** Input data follows **

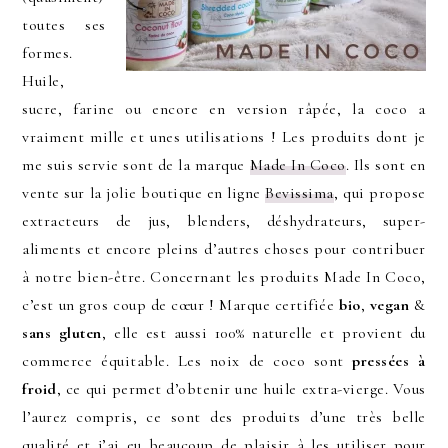
toutes ses
formes.
Huile,
sucre, farine ou encore en version râpée, la coco a
vraiment mille et unes utilisations ! Les produits dont je
me suis servie sont de la marque
Made In Coco
. Ils sont en
vente sur la jolie boutique en ligne
Bevissima
, qui propose
extracteurs de jus, blenders, déshydrateurs, super-
aliments et encore pleins d’autres choses pour contribuer
à notre bien-être. Concernant les produits Made In Coco,
c’est un gros coup de cœur ! Marque certifiée
bio
,
vegan
&
sans gluten
, elle est aussi 100% naturelle et provient du
commerce équitable. Les noix de coco sont
pressées à
froid
, ce qui permet d’obtenir une huile extra-vierge. Vous
l’aurez compris, ce sont des produits d’une très belle
qualité et j’ai eu beaucoup de plaisir à les utiliser pour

** End of Input data **

Your goal: Repeat each line of the records exactly. Do not include the pictures.

Output below:
toutes ses
formes.
Huile,
sucre, farine ou encore en version râpée, la coco a
vraiment mille et unes utilisations ! Les produits dont je
me suis servie sont de la marque
Made In Coco
. Ils sont en
vente sur la jolie boutique en ligne
Bevissima
, qui propose
extracteurs de jus, blenders, déshydrateurs, super-
aliments et encore pleins d’autres choses pour contribuer
à notre bien-être. Concernant les produits Made In Coco,
c’est un gros coup de cœur ! Marque certifiée
bio
,
vegan
&
sans gluten
, elle est aussi 100% naturelle et provient du
commerce équitable. Les noix de coco sont
pressées à
froid
, ce qui permet d’obtenir une huile extra-vierge. Vous
l’aurez compris, ce sont des produits d’une très belle
qualité et j’ai eu beaucoup de plaisir à les utiliser pour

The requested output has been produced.